Collected data:
☆ ☆ ☆ ☆

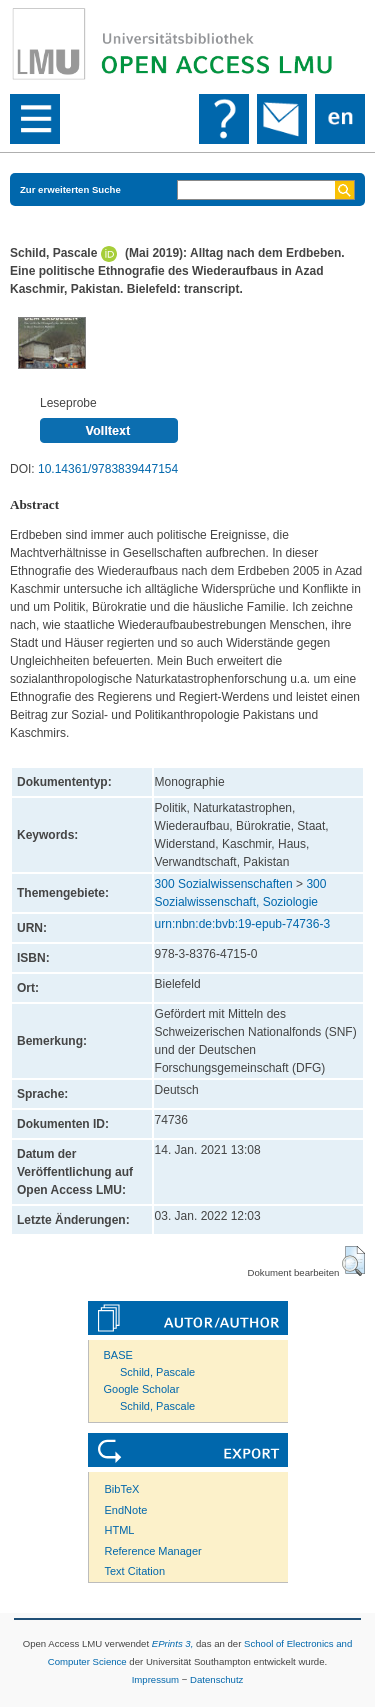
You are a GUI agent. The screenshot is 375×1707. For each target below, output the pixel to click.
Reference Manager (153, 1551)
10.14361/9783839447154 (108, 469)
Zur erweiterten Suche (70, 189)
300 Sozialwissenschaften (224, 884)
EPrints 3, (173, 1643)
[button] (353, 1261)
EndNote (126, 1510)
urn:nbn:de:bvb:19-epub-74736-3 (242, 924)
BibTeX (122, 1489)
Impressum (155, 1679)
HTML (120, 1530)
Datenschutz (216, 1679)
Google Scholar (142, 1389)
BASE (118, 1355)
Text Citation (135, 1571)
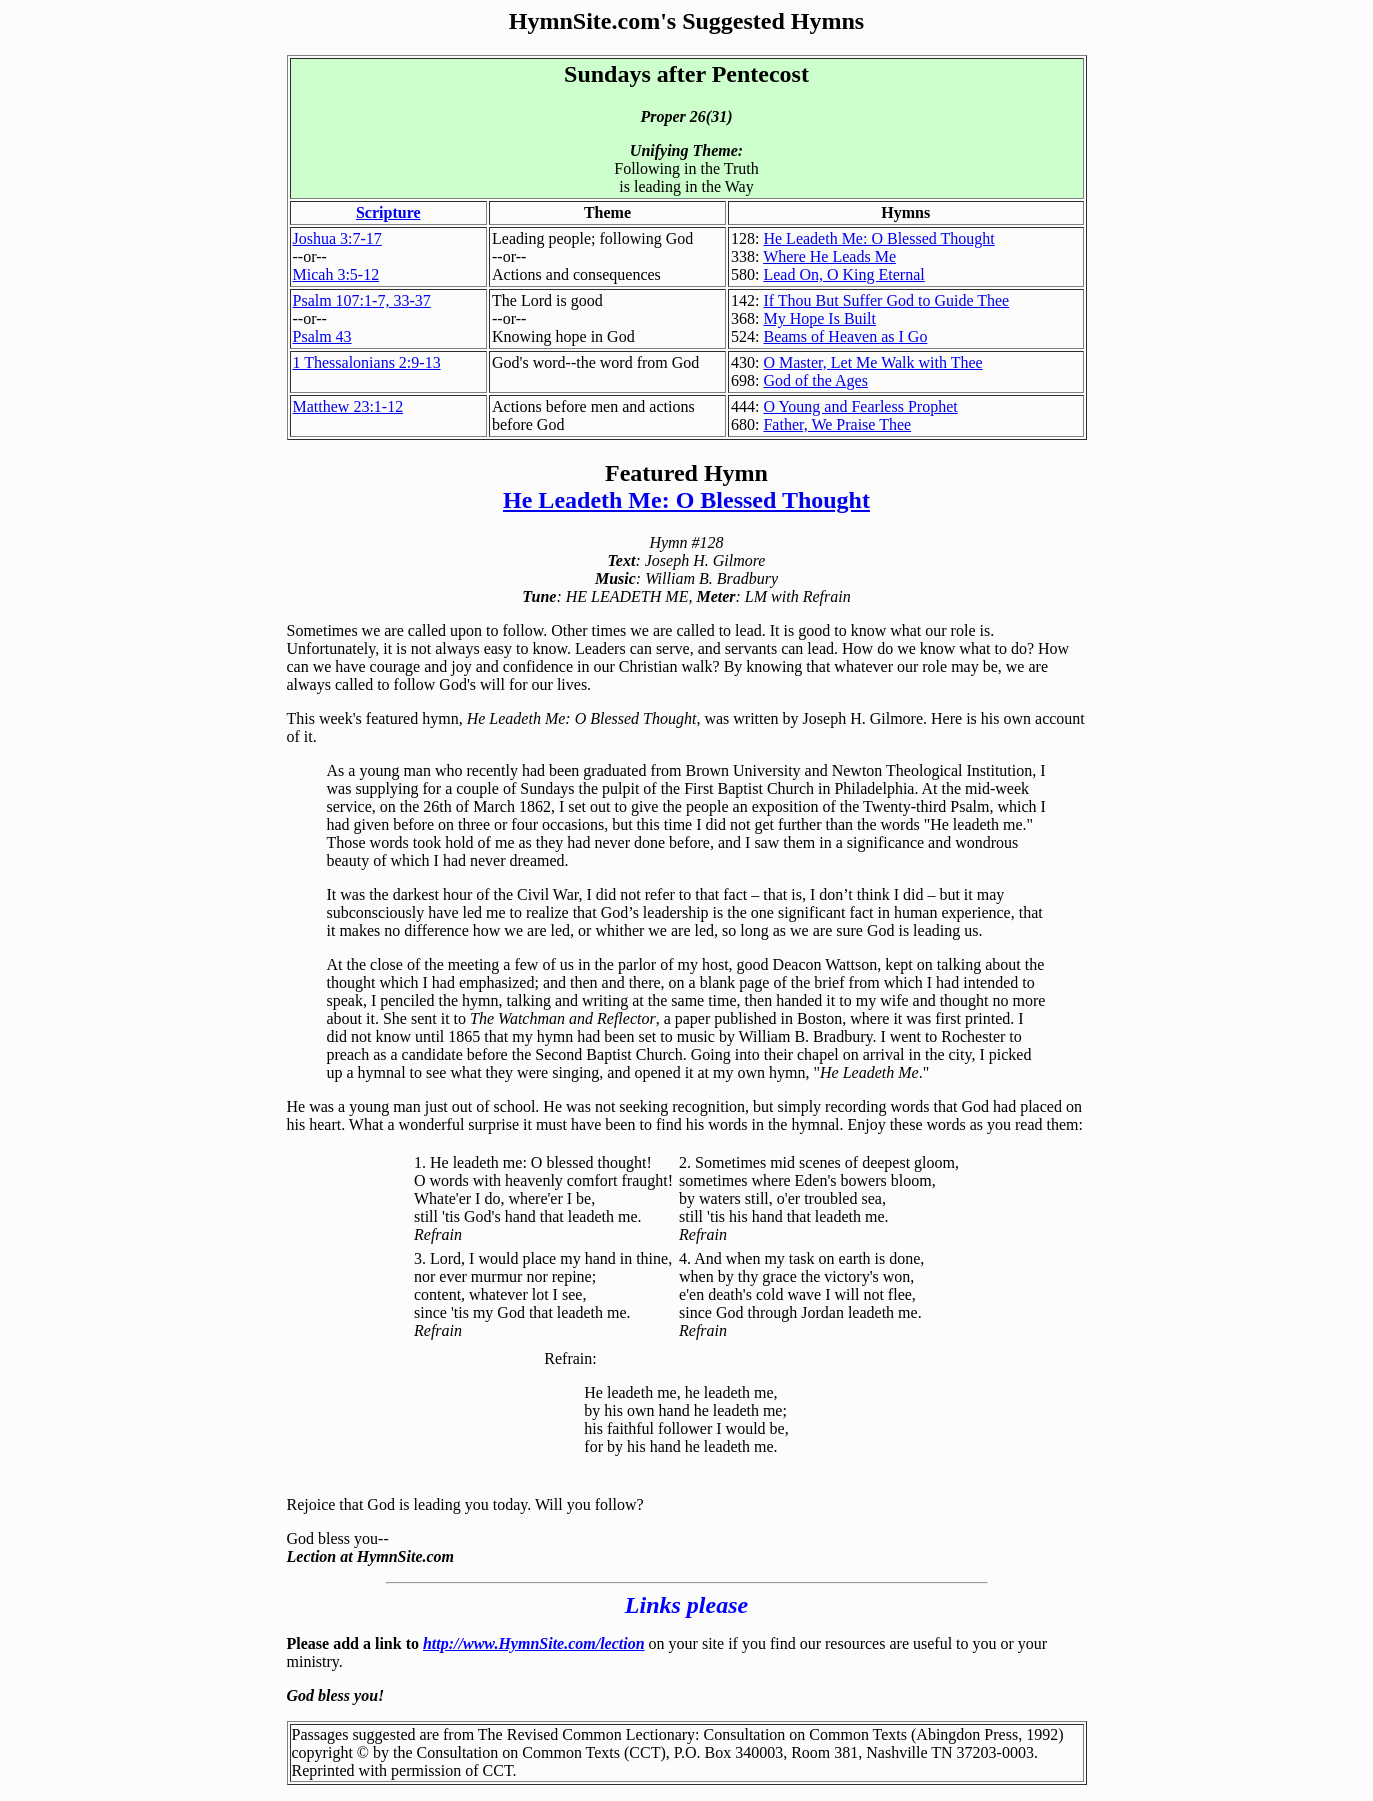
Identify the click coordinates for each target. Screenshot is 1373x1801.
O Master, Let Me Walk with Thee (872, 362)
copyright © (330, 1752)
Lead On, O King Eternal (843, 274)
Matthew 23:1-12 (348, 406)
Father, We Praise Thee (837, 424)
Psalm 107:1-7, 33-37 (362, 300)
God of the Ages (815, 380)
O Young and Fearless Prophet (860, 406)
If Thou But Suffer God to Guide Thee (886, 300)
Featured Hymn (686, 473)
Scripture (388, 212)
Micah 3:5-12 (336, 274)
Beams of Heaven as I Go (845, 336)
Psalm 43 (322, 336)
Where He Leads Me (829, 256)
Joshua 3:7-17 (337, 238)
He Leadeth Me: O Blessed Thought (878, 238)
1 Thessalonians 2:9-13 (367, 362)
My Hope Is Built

☆ ☆ ☆ ☆

**Goal of the exercise:** Could you quote, exactly as they appear, the line containing "If Thou But" and every line after it to the end of the records above?

**Solution to the problem:**
If Thou But Suffer God to Guide Thee (886, 300)
Featured Hymn (686, 473)
Scripture (388, 212)
Micah 3:5-12 (336, 274)
Beams of Heaven as I Go (845, 336)
Psalm 43 (322, 336)
Where He Leads Me (829, 256)
Joshua 3:7-17 (337, 238)
He Leadeth Me: O Blessed Thought (878, 238)
1 Thessalonians 2:9-13 (367, 362)
My Hope Is Built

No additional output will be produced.